PROBLEM DETAILS:
Return the lines of the data below starting at the one holding "различной степени интенсивности" and ending at the one holding "gatos en Villa Alta y San Mateo Ayecac en el", word for word, leaving every picture out.

Records from a data source:

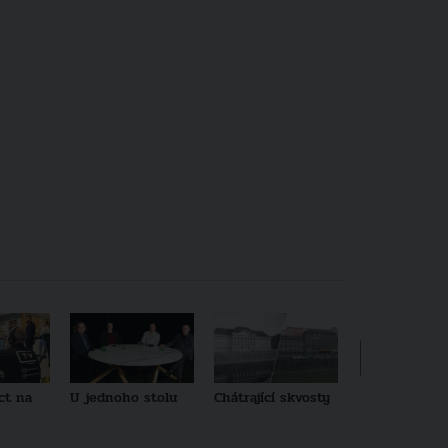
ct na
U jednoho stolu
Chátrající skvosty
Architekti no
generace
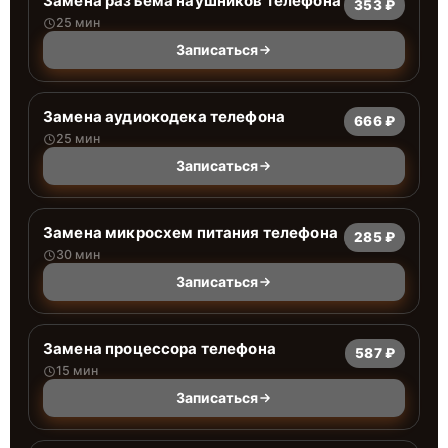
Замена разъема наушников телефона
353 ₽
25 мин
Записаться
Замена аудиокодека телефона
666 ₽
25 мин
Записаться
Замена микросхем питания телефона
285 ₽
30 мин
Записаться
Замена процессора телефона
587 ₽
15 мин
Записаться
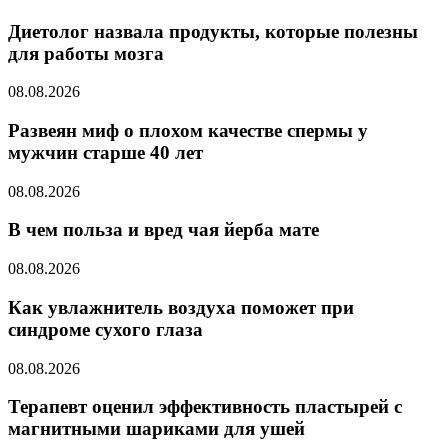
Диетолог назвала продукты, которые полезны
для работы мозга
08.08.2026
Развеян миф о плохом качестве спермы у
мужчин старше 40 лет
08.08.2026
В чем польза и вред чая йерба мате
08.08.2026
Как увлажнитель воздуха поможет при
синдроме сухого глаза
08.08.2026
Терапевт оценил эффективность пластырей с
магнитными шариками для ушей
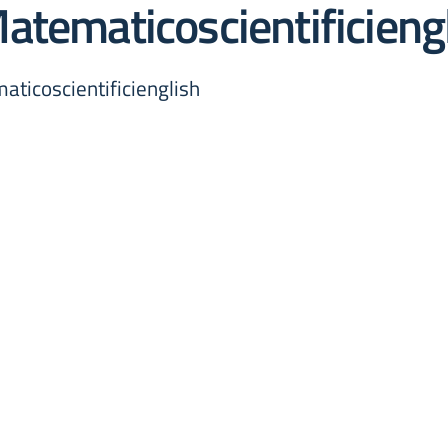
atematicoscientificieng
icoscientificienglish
...
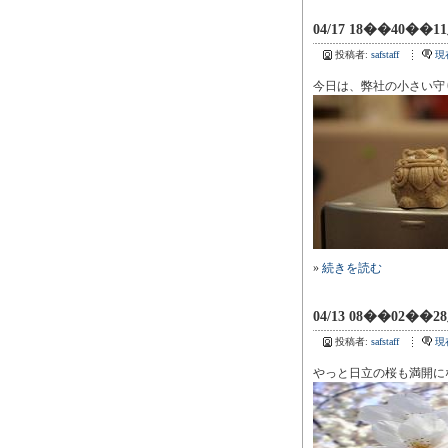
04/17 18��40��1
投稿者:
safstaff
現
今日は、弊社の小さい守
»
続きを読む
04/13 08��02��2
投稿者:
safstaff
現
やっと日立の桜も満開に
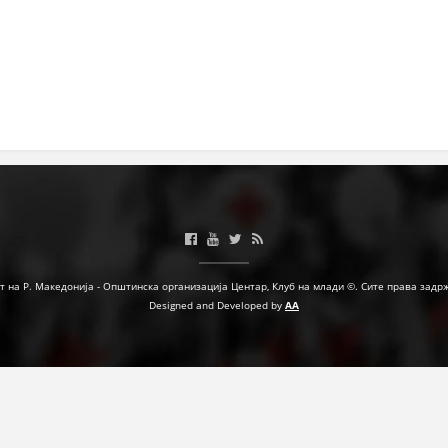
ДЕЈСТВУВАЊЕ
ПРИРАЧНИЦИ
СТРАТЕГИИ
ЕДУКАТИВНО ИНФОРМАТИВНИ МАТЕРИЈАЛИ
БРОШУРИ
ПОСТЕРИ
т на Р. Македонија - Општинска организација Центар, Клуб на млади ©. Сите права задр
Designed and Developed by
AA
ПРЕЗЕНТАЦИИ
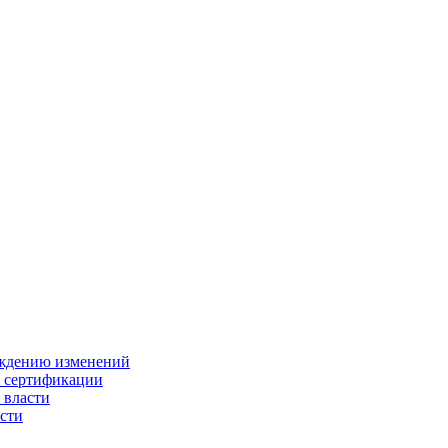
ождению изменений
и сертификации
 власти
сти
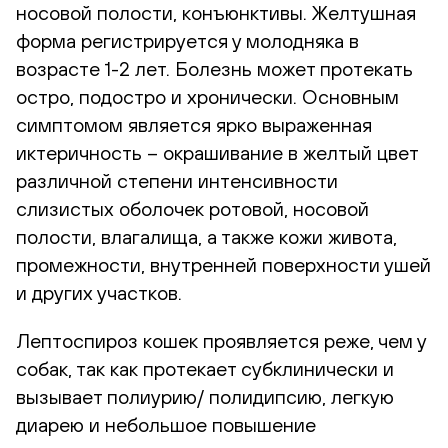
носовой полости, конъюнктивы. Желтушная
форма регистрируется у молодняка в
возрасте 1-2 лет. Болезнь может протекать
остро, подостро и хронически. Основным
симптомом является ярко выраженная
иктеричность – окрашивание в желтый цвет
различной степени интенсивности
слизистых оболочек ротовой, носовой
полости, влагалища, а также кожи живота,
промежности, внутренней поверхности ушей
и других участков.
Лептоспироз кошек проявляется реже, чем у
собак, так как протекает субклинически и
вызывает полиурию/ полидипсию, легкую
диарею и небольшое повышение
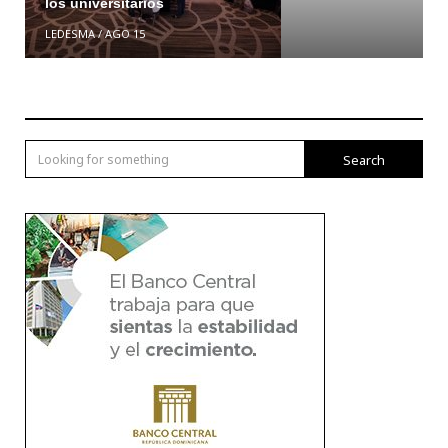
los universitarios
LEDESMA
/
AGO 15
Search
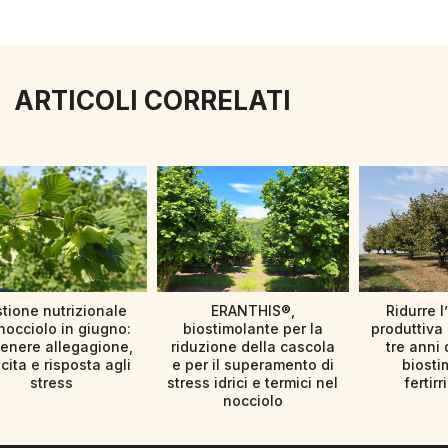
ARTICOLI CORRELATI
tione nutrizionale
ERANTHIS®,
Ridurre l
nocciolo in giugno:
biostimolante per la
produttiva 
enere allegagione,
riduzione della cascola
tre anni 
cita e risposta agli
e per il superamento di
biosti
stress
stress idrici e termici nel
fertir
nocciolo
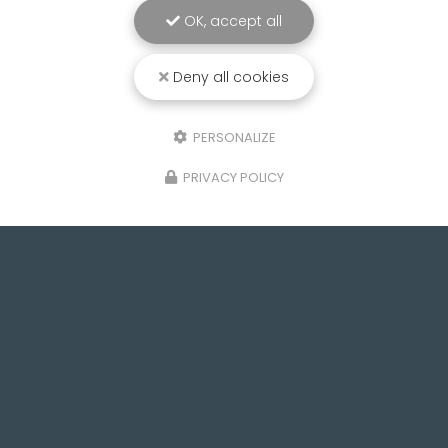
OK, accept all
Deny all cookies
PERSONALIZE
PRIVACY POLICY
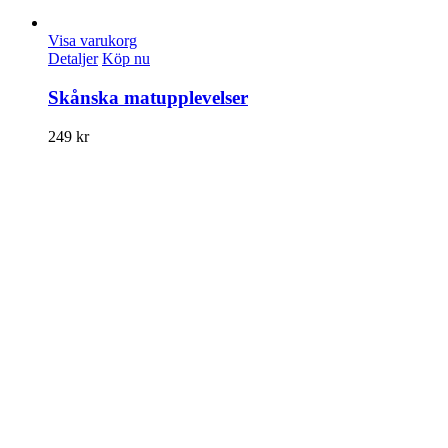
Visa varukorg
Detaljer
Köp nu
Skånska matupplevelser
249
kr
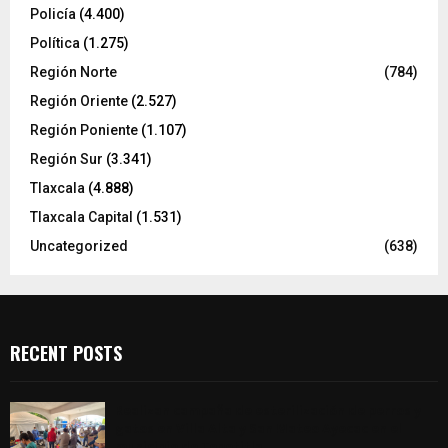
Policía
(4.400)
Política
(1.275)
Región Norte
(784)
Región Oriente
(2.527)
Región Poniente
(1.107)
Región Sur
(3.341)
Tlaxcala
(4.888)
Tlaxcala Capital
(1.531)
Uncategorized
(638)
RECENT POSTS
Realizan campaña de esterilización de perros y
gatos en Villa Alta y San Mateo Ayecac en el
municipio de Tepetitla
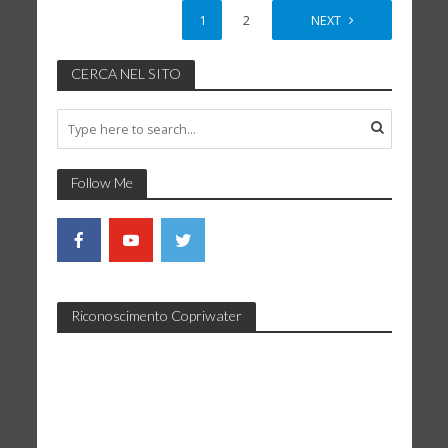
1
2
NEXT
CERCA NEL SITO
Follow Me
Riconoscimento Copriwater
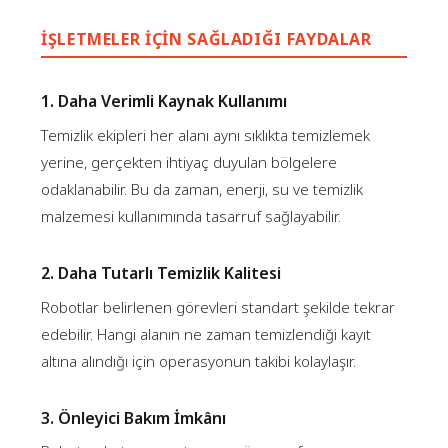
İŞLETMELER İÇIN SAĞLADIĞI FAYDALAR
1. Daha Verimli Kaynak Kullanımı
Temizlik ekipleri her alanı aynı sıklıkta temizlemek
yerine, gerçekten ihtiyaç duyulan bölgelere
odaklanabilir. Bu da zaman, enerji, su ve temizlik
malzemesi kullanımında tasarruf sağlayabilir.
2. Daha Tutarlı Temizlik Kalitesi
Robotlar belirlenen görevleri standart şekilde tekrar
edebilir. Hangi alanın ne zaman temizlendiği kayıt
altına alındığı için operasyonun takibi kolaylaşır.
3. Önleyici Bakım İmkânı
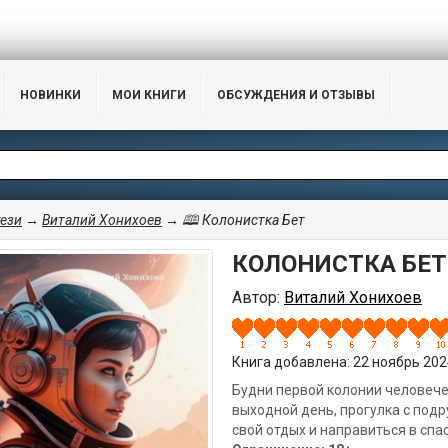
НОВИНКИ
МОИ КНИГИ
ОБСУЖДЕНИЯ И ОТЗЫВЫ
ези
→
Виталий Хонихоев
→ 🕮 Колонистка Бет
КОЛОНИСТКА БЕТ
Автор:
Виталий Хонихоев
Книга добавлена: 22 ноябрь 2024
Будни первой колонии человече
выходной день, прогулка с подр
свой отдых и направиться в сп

OUTPUT FOR THIS EXERCISE:
различной степени интенсивности
слизистых оболочек ротовой, носовой
полости, влагалища, а также кожи живота,
промежности, внутренней поверхности ушей
и других участков.
Лептоспироз кошек проявляется реже, чем у
собак, так как протекает субклинически и
вызывает полиурию/ полидипсию, легкую
диарею и небольшое повышение
los universitarios
LEDESMA
/
AGO 15
Search
ARTICOLI CORRELATI
tione nutrizionale
ERANTHIS®,
Ridurre l
nocciolo in giugno:
biostimolante per la
produttiva 
enere allegagione,
riduzione della cascola
tre anni 
cita e risposta agli
e per il superamento di
biosti
stress
stress idrici e termici nel
fertir
nocciolo
OK, accept all
Deny all cookies
PERSONALIZE
PRIVACY POLICY
Visa varukorg
Detaljer
Köp nu
Skånska matupplevelser
249
kr
Policía
(4.400)
Política
(1.275)
Región Norte
(784)
Región Oriente
(2.527)
Región Poniente
(1.107)
Región Sur
(3.341)
Tlaxcala
(4.888)
Tlaxcala Capital
(1.531)
Uncategorized
(638)
RECENT POSTS
Realizan campaña de esterilización de perros y
gatos en Villa Alta y San Mateo Ayecac en el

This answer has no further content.